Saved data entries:

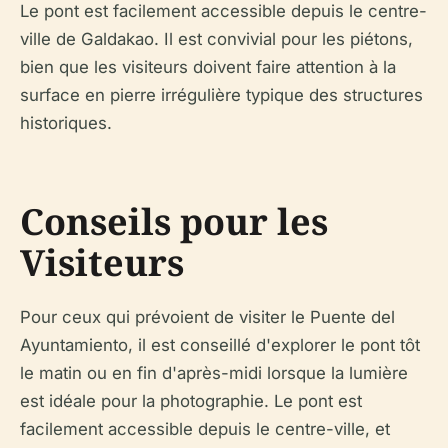
Le pont est facilement accessible depuis le centre-
ville de Galdakao. Il est convivial pour les piétons,
bien que les visiteurs doivent faire attention à la
surface en pierre irrégulière typique des structures
historiques.
Conseils pour les
Visiteurs
Pour ceux qui prévoient de visiter le Puente del
Ayuntamiento, il est conseillé d'explorer le pont tôt
le matin ou en fin d'après-midi lorsque la lumière
est idéale pour la photographie. Le pont est
facilement accessible depuis le centre-ville, et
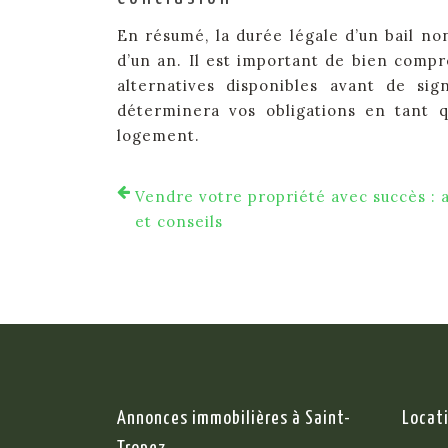
En résumé, la durée légale d’un bail n
d’un an. Il est important de bien compre
alternatives disponibles avant de sig
déterminera vos obligations en tant q
logement.
Vendre votre propriété avec succès : 
et conseils
Annonces immobilières à Saint-
Locat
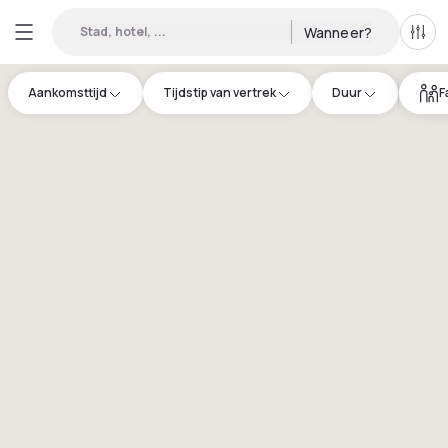
Stad, hotel, ...
Wanneer?
Alle 
Aankomsttijd
Tijdstip van vertrek
Duur
F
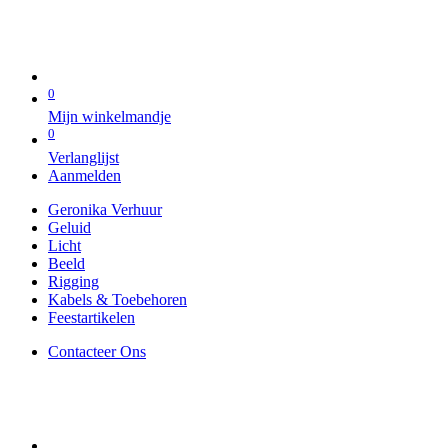
0
Mijn winkelmandje
0
Verlanglijst
Aanmelden
Geronika Verhuur
Geluid
Licht
Beeld
Rigging
Kabels & Toebehoren
Feestartikelen
Contacteer Ons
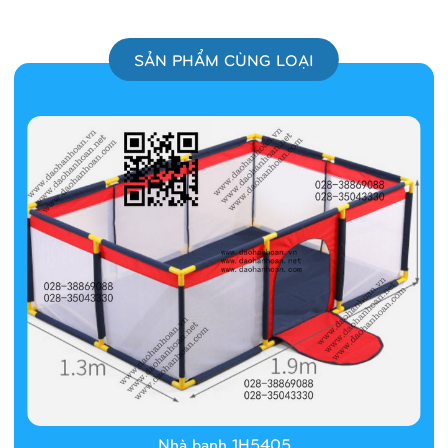
SẢN PHẨM CÙNG LOẠI
Nhà banh 1H5405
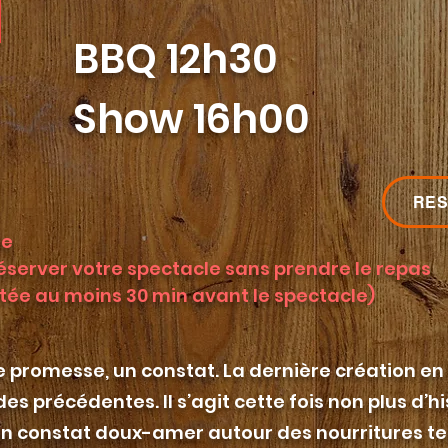
BBQ 12h30
Show 16h00
RES
le
éserver votre spectacle sans prendre le repas
tée au moins 30 min avant le spectacle)
ne promesse, un constat. La dernière création e
 précédentes. Il s’agit cette fois non plus d’hi
un constat doux-amer autour des nourritures te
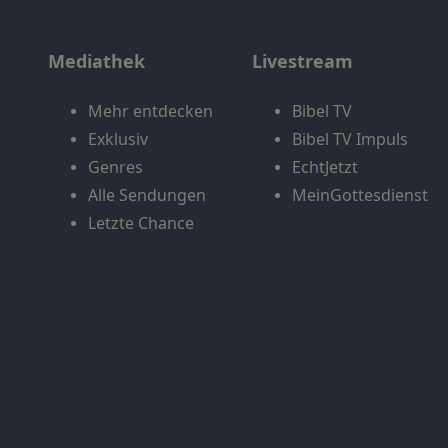
Mediathek
Livestream
Mehr entdecken
Bibel TV
Exklusiv
Bibel TV Impuls
Genres
EchtJetzt
Alle Sendungen
MeinGottesdienst
Letzte Chance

→ Requirement
Write out each line of the data exactly; the images should be left out.

→ Exercise output
Le pont est facilement accessible depuis le centre-
ville de Galdakao. Il est convivial pour les piétons,
bien que les visiteurs doivent faire attention à la
surface en pierre irrégulière typique des structures
historiques.
Conseils pour les
Visiteurs
Pour ceux qui prévoient de visiter le Puente del
Ayuntamiento, il est conseillé d'explorer le pont tôt
le matin ou en fin d'après-midi lorsque la lumière
est idéale pour la photographie. Le pont est
facilement accessible depuis le centre-ville, et
En résumé, la durée légale d’un bail n
d’un an. Il est important de bien compre
alternatives disponibles avant de sig
déterminera vos obligations en tant q
logement.
Vendre votre propriété avec succès : 
et conseils
Annonces immobilières à Saint-
Locat
Stad, hotel, ...
Wanneer?
Alle 
Aankomsttijd
Tijdstip van vertrek
Duur
F
0
Mijn winkelmandje
0
Verlanglijst
Aanmelden
Geronika Verhuur
Geluid
Licht
Beeld
Rigging
Kabels & Toebehoren
Feestartikelen
Contacteer Ons
SẢN PHẨM CÙNG LOẠI
Nhà banh 1H5405
BBQ 12h30
Show 16h00
RES
le
éserver votre spectacle sans prendre le repas
tée au moins 30 min avant le spectacle)
ne promesse, un constat. La dernière création e
 précédentes. Il s’agit cette fois non plus d’hi
un constat doux-amer autour des nourritures te
Mediathek
Livestream
Mehr entdecken
Bibel TV
Exklusiv
Bibel TV Impuls
Genres
EchtJetzt
Alle Sendungen
MeinGottesdienst
Letzte Chance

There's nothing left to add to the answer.